» **DESCRIPTION OF THE TASK**: Please copy every line from the following entries in which the word "הרמב" appears.

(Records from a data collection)
• • • • •

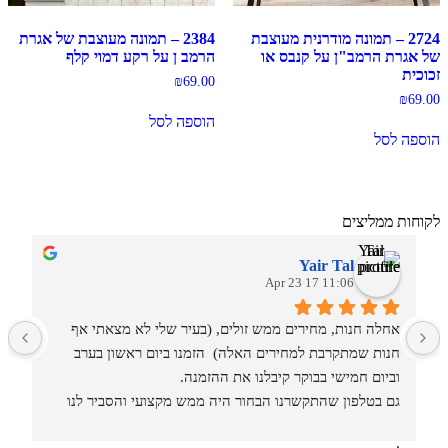
2724 – תמונה מודרנית מעוצבת
2384 – תמונה מעוצבת של אגרת
של אגרת הרמב"ן על קנבס או
הרמב ן על רקע דמוי קלף
זכוכית
₪
69.00
₪
69.00
הוספה לסל
הוספה לסל
לקוחות ממליצים
Yair Tal
11:06 17 Apr 23
אחלה חנות, מחירים ממש זולים, (בעיר שלי לא מצאתי אף 
מ
חנות שמתקרבת למחירים האלה)  הזמנו ביום ראשון בערב 
וביום חמישי בבוקר קיבלנו את ההזמנה.
גם בטלפון שהתקשרנו הבחור היה ממש מקצועי והסביר לנו 
איזה סוגים וגדלים יש בחנות.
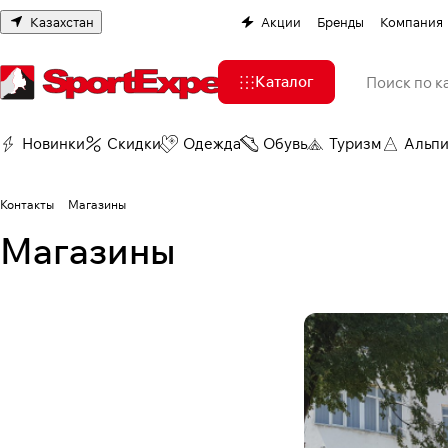
Казахстан
Акции
Бренды
Компания
Каталог
Новинки
Скидки
Одежда
Обувь
Туризм
Альп
Контакты
Магазины
Магазины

• • • • •

» **EXERCISE RESPONSE**:
של אגרת הרמב"ן על קנבס או
הרמב ן על רקע דמוי קלף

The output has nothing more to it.